Van de Moortel was nominated for the Sloan Research Fellowship by Christopher Woodward, chair of the Department of Mathematics at Rutgers University–New Brunswick, who praised both his research contributions and his impact as an educator.
Woodward said Van de Moortel has made significant progress on some of the most challenging singularity problems in mathematical relativity, particularly Penrose’s Strong Cosmic Censorship conjecture. “He is also a talented lecturer who explains complex mathematical concepts in clear, accessible terms and has been actively involved in public outreach, encouraging students from a wide range of backgrounds to engage with mathematics.”
“Dr. Van de Moortel embodies the extraordinary talent of our research faculty in pushing the boundaries of human knowledge in ways that make a tremendous difference for our world,” Rutgers–New Brunswick Chancellor Francine Conway said. “His achievements exemplify the Rutgers vision for research in which intellectual ambition, interdisciplinary excellence, and real-world impact drive discovery with purpose.”

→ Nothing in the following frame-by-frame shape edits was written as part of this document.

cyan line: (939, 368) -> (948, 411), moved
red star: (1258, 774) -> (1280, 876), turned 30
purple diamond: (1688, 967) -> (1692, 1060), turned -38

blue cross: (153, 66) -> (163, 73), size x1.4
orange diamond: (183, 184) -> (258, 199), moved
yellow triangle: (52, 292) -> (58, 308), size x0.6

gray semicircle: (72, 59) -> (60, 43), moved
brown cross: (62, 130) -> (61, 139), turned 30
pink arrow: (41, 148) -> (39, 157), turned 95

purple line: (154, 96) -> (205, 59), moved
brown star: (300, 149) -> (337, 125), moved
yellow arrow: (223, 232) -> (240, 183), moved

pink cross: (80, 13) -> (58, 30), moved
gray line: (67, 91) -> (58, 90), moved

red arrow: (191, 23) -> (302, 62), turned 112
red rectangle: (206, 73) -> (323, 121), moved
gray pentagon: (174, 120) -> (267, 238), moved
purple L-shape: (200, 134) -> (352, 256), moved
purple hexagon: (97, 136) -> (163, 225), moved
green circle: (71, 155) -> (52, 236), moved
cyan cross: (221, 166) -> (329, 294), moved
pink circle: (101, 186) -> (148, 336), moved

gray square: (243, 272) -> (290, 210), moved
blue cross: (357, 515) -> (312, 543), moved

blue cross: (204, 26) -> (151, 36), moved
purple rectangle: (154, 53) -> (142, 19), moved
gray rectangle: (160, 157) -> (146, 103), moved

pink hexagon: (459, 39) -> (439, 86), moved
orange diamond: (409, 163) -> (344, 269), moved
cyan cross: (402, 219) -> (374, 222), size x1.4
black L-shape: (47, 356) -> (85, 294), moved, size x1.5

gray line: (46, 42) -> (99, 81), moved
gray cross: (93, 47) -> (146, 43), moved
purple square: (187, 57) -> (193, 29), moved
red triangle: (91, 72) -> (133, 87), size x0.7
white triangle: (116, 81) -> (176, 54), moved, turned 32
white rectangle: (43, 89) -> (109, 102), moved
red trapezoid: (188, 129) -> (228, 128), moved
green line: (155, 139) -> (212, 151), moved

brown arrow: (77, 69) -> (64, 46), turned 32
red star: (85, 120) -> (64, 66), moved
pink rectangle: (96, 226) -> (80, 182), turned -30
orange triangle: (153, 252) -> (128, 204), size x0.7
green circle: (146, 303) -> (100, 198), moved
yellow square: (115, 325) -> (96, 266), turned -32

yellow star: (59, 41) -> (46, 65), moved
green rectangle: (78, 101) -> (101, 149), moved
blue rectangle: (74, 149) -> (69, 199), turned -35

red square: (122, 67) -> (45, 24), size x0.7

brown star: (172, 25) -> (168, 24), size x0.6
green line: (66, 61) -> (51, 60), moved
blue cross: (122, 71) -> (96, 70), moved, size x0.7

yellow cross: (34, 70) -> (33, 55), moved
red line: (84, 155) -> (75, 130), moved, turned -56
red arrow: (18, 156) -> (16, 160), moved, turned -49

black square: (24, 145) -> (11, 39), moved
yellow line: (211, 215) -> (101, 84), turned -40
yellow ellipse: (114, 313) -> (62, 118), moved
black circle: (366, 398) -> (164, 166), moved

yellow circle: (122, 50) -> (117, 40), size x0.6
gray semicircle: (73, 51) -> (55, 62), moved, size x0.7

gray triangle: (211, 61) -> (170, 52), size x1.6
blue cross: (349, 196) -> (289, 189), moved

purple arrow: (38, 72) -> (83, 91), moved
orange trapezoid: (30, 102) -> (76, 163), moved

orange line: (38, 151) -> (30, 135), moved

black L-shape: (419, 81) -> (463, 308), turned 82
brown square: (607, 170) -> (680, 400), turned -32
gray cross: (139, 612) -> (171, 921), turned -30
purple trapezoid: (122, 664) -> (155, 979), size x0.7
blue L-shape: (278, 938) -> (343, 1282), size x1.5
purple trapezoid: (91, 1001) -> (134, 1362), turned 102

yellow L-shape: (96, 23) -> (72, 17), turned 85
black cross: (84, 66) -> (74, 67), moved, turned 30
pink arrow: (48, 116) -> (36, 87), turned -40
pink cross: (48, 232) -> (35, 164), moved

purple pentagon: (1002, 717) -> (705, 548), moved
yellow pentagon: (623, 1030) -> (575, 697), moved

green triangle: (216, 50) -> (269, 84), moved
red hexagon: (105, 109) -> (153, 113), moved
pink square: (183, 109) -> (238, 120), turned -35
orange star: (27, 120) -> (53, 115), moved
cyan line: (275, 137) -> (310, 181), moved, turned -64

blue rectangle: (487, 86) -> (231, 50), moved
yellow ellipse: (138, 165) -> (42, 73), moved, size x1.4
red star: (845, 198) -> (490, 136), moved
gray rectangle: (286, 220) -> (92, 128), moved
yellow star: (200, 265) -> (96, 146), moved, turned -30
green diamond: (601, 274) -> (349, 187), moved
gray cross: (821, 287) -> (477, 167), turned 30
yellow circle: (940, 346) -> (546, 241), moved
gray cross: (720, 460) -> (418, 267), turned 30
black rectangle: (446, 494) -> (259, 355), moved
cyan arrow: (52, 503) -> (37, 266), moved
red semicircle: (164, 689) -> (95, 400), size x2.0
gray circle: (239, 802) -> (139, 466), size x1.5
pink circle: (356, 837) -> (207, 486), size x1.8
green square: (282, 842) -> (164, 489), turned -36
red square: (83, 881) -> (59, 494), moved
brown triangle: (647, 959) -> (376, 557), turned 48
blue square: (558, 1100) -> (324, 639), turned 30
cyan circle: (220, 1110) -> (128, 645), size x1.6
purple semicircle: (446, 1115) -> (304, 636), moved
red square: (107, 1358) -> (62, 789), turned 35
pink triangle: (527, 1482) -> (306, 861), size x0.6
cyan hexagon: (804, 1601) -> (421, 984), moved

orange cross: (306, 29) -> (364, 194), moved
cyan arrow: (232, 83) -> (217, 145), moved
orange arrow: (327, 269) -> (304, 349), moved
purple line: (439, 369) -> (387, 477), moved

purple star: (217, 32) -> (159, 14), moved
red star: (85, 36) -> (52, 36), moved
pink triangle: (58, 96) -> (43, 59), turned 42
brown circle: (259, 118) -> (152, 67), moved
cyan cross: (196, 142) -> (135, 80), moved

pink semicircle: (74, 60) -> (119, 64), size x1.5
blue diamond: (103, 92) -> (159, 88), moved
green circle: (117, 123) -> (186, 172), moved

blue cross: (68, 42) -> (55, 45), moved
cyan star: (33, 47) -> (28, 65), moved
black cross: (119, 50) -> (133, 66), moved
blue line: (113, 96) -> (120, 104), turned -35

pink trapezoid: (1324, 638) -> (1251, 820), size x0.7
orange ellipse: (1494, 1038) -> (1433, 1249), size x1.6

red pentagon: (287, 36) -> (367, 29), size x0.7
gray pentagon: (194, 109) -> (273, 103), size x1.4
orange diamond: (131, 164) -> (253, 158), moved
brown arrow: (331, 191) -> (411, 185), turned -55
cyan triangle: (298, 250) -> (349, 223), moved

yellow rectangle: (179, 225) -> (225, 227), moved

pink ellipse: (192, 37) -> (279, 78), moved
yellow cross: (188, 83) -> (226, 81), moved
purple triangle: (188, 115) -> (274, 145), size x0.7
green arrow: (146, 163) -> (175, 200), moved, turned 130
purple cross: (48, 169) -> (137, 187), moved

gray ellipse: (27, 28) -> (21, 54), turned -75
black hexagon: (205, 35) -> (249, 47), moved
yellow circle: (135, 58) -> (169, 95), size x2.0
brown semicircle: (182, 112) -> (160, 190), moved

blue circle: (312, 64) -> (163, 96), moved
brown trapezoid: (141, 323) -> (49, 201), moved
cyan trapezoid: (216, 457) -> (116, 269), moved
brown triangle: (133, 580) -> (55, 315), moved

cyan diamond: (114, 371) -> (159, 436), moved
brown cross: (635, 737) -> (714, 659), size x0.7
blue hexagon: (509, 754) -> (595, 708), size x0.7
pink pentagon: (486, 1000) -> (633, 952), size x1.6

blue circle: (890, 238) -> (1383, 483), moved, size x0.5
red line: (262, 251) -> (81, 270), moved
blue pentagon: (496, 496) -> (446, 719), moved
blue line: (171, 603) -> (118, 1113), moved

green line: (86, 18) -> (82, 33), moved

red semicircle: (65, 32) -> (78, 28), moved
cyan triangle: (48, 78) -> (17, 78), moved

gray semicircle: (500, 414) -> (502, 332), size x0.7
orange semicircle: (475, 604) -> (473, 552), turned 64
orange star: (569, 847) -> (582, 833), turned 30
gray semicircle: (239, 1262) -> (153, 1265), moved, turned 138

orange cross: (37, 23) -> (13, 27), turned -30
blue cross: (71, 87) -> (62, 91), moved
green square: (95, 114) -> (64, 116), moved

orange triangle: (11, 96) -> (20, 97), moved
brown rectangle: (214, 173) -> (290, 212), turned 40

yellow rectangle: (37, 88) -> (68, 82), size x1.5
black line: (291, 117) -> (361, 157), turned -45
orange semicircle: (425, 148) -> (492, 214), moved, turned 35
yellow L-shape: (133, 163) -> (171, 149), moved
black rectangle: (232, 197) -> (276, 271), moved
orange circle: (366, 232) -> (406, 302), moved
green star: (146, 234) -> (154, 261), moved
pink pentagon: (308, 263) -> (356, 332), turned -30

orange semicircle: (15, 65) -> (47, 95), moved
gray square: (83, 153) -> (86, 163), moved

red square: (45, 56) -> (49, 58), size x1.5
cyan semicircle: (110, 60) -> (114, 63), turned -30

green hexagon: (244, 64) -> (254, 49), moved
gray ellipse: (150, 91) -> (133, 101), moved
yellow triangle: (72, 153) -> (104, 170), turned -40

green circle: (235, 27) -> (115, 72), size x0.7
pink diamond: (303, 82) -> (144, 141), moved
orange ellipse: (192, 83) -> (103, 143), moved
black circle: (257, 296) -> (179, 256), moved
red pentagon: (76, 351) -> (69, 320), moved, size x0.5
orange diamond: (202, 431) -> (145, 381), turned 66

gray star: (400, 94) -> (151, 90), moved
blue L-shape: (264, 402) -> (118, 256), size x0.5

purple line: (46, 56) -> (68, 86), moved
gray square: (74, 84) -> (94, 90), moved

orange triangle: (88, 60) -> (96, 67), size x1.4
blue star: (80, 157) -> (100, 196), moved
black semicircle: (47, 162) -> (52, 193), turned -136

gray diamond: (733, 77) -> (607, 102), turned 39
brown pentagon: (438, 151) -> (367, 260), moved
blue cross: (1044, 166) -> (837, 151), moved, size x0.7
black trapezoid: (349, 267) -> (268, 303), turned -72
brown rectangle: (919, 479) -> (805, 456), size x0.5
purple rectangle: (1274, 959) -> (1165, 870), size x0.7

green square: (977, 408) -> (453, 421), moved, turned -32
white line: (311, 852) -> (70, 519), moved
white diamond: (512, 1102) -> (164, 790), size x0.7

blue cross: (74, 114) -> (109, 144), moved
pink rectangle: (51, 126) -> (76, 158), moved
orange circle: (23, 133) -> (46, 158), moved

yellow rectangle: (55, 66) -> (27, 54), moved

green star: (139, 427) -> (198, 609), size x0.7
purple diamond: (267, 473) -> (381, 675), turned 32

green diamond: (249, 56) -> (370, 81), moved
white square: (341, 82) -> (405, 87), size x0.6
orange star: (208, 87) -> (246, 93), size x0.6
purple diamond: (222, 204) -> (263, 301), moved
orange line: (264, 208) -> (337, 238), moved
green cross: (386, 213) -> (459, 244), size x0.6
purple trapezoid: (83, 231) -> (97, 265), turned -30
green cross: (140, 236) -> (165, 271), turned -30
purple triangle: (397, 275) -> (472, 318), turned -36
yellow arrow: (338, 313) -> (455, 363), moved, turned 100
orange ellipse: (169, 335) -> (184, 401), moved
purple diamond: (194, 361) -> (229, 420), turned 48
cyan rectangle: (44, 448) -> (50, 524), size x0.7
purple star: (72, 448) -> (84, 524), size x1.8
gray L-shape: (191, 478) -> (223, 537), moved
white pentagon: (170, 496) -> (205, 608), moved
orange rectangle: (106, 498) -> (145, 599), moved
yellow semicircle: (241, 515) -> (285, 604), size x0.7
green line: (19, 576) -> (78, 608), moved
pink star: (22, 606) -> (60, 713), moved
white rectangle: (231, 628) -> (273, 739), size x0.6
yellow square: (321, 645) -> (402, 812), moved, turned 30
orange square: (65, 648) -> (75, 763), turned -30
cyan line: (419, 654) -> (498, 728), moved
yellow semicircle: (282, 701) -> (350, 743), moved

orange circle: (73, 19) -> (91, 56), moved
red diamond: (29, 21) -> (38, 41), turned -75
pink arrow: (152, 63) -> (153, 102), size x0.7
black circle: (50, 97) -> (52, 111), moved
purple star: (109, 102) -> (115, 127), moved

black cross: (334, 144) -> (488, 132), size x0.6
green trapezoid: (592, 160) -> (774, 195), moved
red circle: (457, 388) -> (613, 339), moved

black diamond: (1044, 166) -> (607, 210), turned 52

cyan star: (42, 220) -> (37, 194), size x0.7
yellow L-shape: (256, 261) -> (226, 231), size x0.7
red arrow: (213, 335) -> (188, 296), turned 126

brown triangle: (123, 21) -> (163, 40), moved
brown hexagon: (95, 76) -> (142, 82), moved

One of the central questions guiding Van de Moortel’s work is cosmic censorship, a conjecture proposed by physicist Roger Penrose that asks whether the laws of gravity remain predictable even under the most extreme conditions.
“Black holes put our understanding of general relativity to the ultimate test,” he said. “The goal of my research is to determine whether gravity remains predictable all the way to the heart of a black hole.”
The Sloan Research Fellowship will allow Van de Moortel to devote more time to tackling fundamental problems in General Relativity and to pursue ambitious research directions.
“We’re now at a point where mathematical tools are finally powerful enough to tackle these decades-old mysteries,” he said. “I’m eager to see what we discover as we explore deeper into the interior of black holes.”